Below, presidential candidates Donald Trump and Marco Rubio argue about Trump’s plan to replace Obamacare.
This article was originally published on CNN.
Donald Trump on Wednesday laid out for the first time how he will reform the U.S. health care system after repeatedly pledging to “repeal and replace Obamacare with something much better.”
Trump published a seven-point health care reform plan that calls for repealing Obamacare, breaking down state barriers that prevent the sale of health insurance across state lines and making individuals’ health insurance premium payments fully tax deductible.
The reforms, which Trump calls “simply a place to start,” are aimed at broadening access to health care, making health care more affordable and improving the quality of care, according to the plan published on Trump’s campaign website.
Trump also called in his health care plan for eliminating the individual mandate, which under Obamacare requires all Americans to have health insurance and which Trump suggested he was in favor of less than two weeks ago.
“I like the mandate. Here’s where I’m a little bit different. I don’t want people dying in the streets,” Trump told CNN’s Anderson Cooper on February 20 during a televised town hall event.
Trump has taken fire from his fellow Republicans for suggesting that “everybody’s got to be covered” and that “the government’s gonna pay for it” as he said in a September interview with CBS’ “60 Minutes” — a proclamation his rivals have tried to use against Trump to suggest he is in favor of government-run health care.
Trump’s plan Wednesday, though, makes no mention of Trump’s calls for every American to be insured, even if the government has to pick up the tab.
Instead, Trump’s plan rests on more conservative ideas, like converting Medicaid into a block-grant program that would aim to “eliminate fraud, waste and abuse to preserve our precious resources.”
And while Trump has pledged to ensure that Americans who cannot afford health insurance will be covered — in part by the government cutting “deals” with hospitals across the country — Trump’s health care plan does not touch on those ideas, instead suggesting that Trump will “reduce the number of individuals needing access to programs like Medicaid.”

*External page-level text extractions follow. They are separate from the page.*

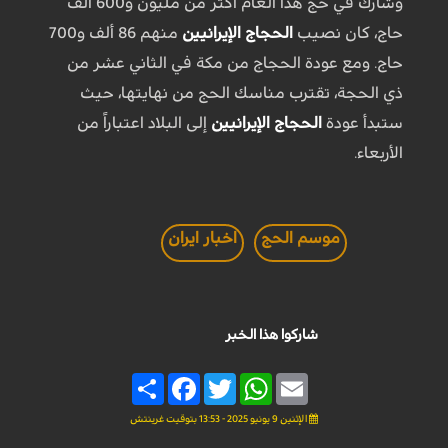
وشارك في حج هذا العام أكثر من مليون و600 ألف
حاج، كان نصيب
الحجاج الإيرانيين
منهم 86 ألف و700
حاج. ومع عودة الحجاج من مكة في الثاني عشر من
ذي الحجة، تقترب مناسك الحج من نهايتها، حيث
ستبدأ عودة
الحجاج الإيرانيين
إلى البلاد اعتباراً من
الأربعاء.
موسم الحج
اخبار ايران
شاركوا هذا الخبر
Share
Facebook
Twitter
WhatsApp
Email
الإثنين 9 يونيو 2025 - 13:53 بتوقيت غرينتش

“The best social program has always been a job — and taking care of our economy will go a long way towards reducing our dependence on public health programs,” Trump writes in the plan.
Trump also links his health care proposals to his immigration proposals, which have long been the cornerstone of his presidential campaign.
“If we were to simply enforce the current immigration laws and restrict the unbridled granting of visas to this country, we could relieve health care cost pressures on state and local governments,” Trump proposes in his plan.
Trump’s health care plan also calls for requiring “price transparency” to allow patients to “shop and find the best prices” for their medical care and removing the barriers to entry that currently make it more difficult for cheaper drugs from overseas to enter the American health care market.